Por eso considera imprescindible atender primero la catástrofe humanitaria, restablecer servicios esenciales y asegurar condiciones mínimas de supervivencia para la población. Después sitúa la reconstrucción, entendida como el reinicio de la economía, la reorganización institucional y la creación de reglas que permitan producir, invertir y recuperar la funcionalidad del país.
En ese punto, atribuye al exilio cubano, sobre todo al asentado en Estados Unidos, un papel clave por su experiencia y capacidad económica.
La última fase del plan sería la democratización. Fonseca sostiene que el cambio no estaría completo si solo se alivian algunas carencias o se abren espacios económicos limitados.
En su opinión, la meta final debe ser el restablecimiento del estado de derecho, la garantía de libertades individuales, la desmilitarización del poder político y la eliminación de doctrinas incompatibles con un sistema democrático.
Desde esa perspectiva, la transición tendría que desembocar en una Cuba plural, con instituciones representativas y sin control estructural del aparato castrista.
Fonseca describe a Cuba como un país inmerso en una crisis estructural. No interpreta los apagones, la escasez ni las protestas como episodios aislados, sino como señales de agotamiento de un modelo que ya no logra sostener servicios básicos.
En su visión, el más reciente apagón nacional confirmó que el Estado ha perdido capacidad de gestión y se sostiene por la combinación de inercia burocrática, represión y control político. Esa fragilidad, afirma, se hace visible en la crisis energética, que considera la expresión más clara del colapso general.
Según su lectura, la falta de petróleo, la debilidad de la red eléctrica y la imposibilidad de garantizar una vida cotidiana estable reflejan que Cuba ha llegado a un punto límite. Fonseca rechaza la explicación oficial que atribuye el desastre exclusivamente al embargo estadounidense.
Su tesis es que la raíz del hundimiento está en el propio sistema comunista, al que responsabiliza por destruir la producción, arruinar sectores estratégicos y hacer de la Isla una economía dependiente de subsidios externos. Para él, el castrismo no solo gestionó mal, sino que desmanteló durante años las bases productivas del país.
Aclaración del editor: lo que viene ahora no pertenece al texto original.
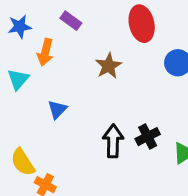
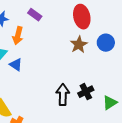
brown star: (108, 66) -> (79, 45), moved
blue triangle: (57, 109) -> (16, 65), moved, turned -40

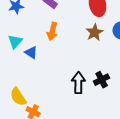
orange arrow: (18, 36) -> (52, 31), moved

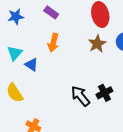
black arrow: (78, 83) -> (80, 96), turned -40
yellow semicircle: (18, 97) -> (15, 93), moved

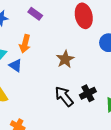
orange arrow: (53, 43) -> (25, 44), moved
brown star: (97, 44) -> (65, 59), moved

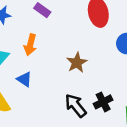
blue triangle: (16, 65) -> (24, 79), moved

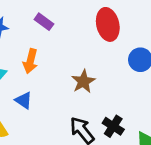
black cross: (103, 102) -> (113, 126), turned -30

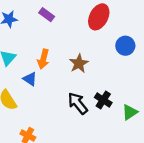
red ellipse: (108, 24) -> (99, 17), turned 40
orange arrow: (30, 61) -> (43, 59), moved

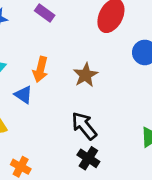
black cross: (103, 100) -> (88, 158), moved

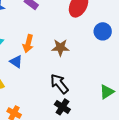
brown star: (86, 75) -> (60, 48), turned 30

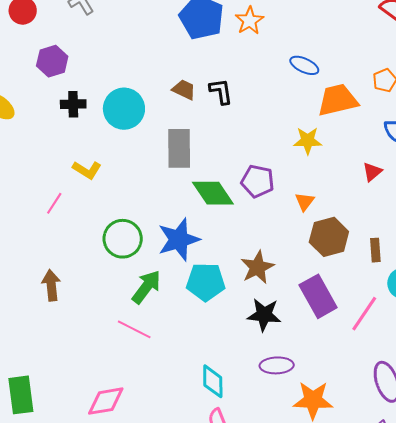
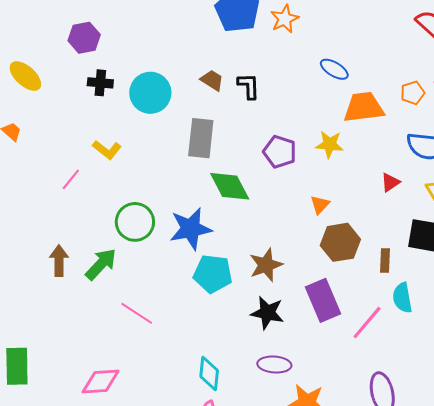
purple pentagon: (258, 181) -> (280, 152), moved
green arrow: (146, 287) -> (101, 264), moved

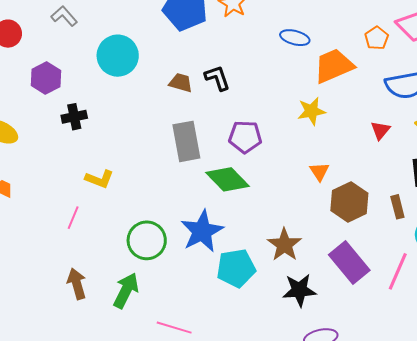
cyan circle: (150, 93) -> (118, 56), moved
purple pentagon: (280, 152) -> (245, 137), moved
brown arrow: (59, 261) -> (77, 284), moved

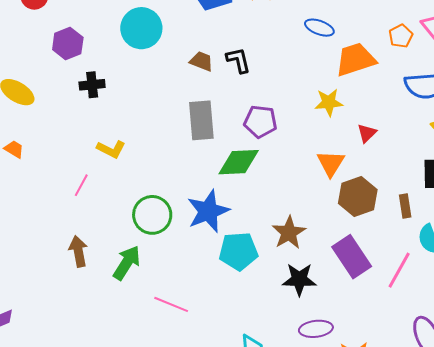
red triangle: (380, 130) -> (367, 133), moved
orange triangle: (319, 172) -> (331, 163), size x1.4
green diamond: (228, 179) -> (239, 162), turned -54

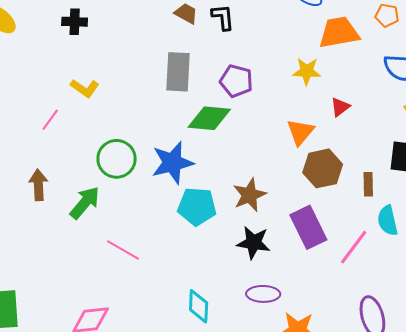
orange pentagon: (401, 36) -> (387, 15), turned 30

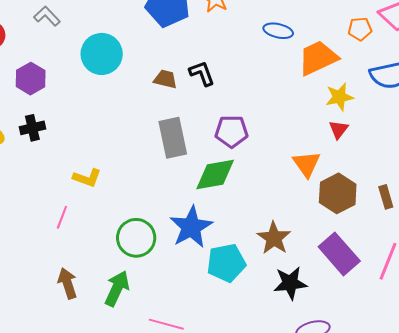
black cross: (75, 22) -> (32, 128), moved
yellow star: (307, 71) -> (339, 97), moved

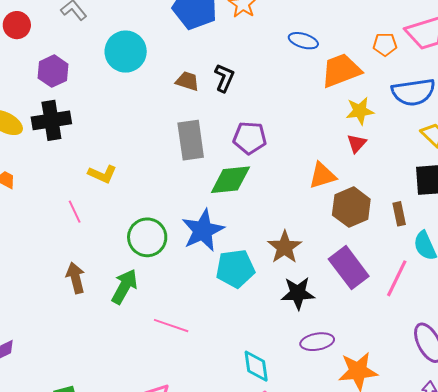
black L-shape: (202, 73) -> (224, 78), turned 40
black cross: (32, 128) -> (51, 120), size x1.5
orange triangle: (307, 164) -> (322, 176), turned 44
pink line: (62, 217) -> (75, 212), turned -50

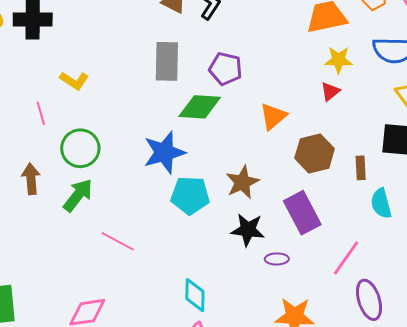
orange triangle: (322, 176) -> (273, 116), moved, turned -32
green circle: (147, 237) -> (80, 148), moved
pink line: (397, 278) -> (346, 258), moved
purple ellipse: (317, 342) -> (277, 259), moved, size x0.7

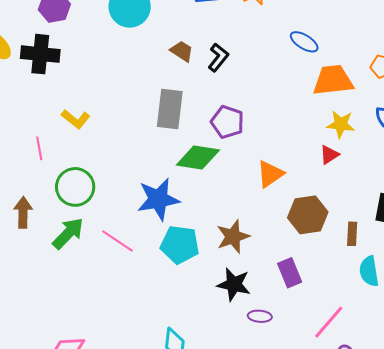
purple rectangle: (302, 213) -> (290, 273), size x0.7
pink line: (118, 241) -> (118, 241), moved

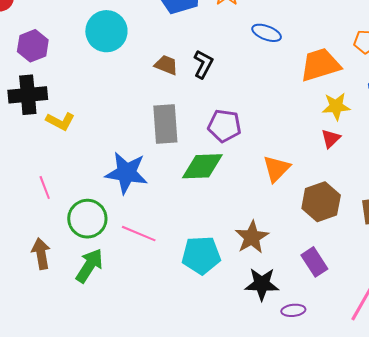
blue ellipse: (304, 42) -> (267, 33), moved
yellow L-shape: (76, 119) -> (60, 121), moved
blue star: (158, 199) -> (126, 173), moved, turned 30
pink line: (118, 241) -> (139, 234), moved

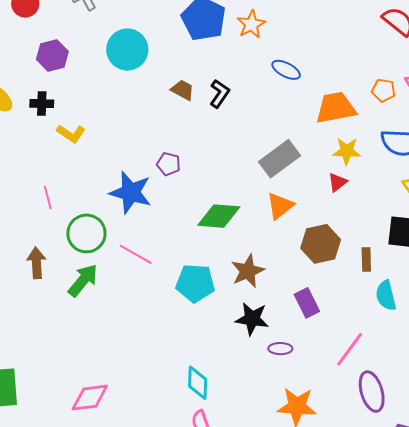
black cross: (28, 95) -> (42, 104), size x0.6
gray rectangle: (165, 124) -> (280, 159), moved, turned 51
purple pentagon: (224, 126) -> (169, 164), moved, size x0.7
green diamond: (202, 166) -> (219, 216), moved

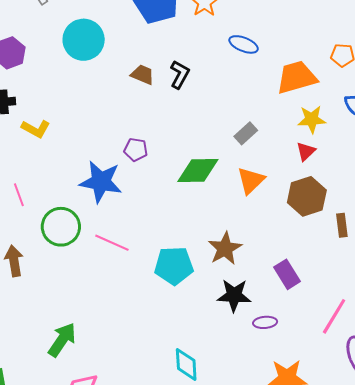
gray rectangle: (280, 159) -> (246, 133), size x0.6
green diamond: (219, 216) -> (198, 171), moved
brown hexagon: (321, 244) -> (307, 196), moved
green arrow: (83, 280) -> (62, 340), moved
El youtuber pone como ejemplo el desplome de la industria azucarera, que considera un símbolo del derrumbe nacional. Recuerda que Cuba pasó de tener en el azúcar uno de sus motores históricos a exhibir niveles mínimos de producción, y atribuye esa caída a decisiones políticas del régimen, como el cierre de ingenios y el abandono del campo.
Extiende la misma lógica a la agricultura y critica que el país dependa de importaciones de alimentos pese a contar con tierras fértiles. También cuestiona la apuesta por el turismo y la construcción de hoteles, una estrategia que, a su juicio, benefició a la élite militar vinculada a GAESA mientras se deterioraban la red eléctrica, la agricultura y los servicios básicos.
En el plano internacional, Fonseca considera que Donald Trump sí mantiene una estrategia hacia Cuba. Interpreta el protagonismo de Marco Rubio, los reportes sobre contactos con La Habana y la presión de Washington como parte de un plan orientado a forzar concesiones o una reconfiguración del poder sin intervención militar directa.
Entre las posibles exigencias se menciona la salida de Miguel Díaz-Canel, la liberación de presos políticos, la aceptación de deportados y el cierre de estructuras vinculadas a China y Rusia. Sin embargo, advierte que una negociación con EEUU no garantiza por sí sola el fin del castrismo.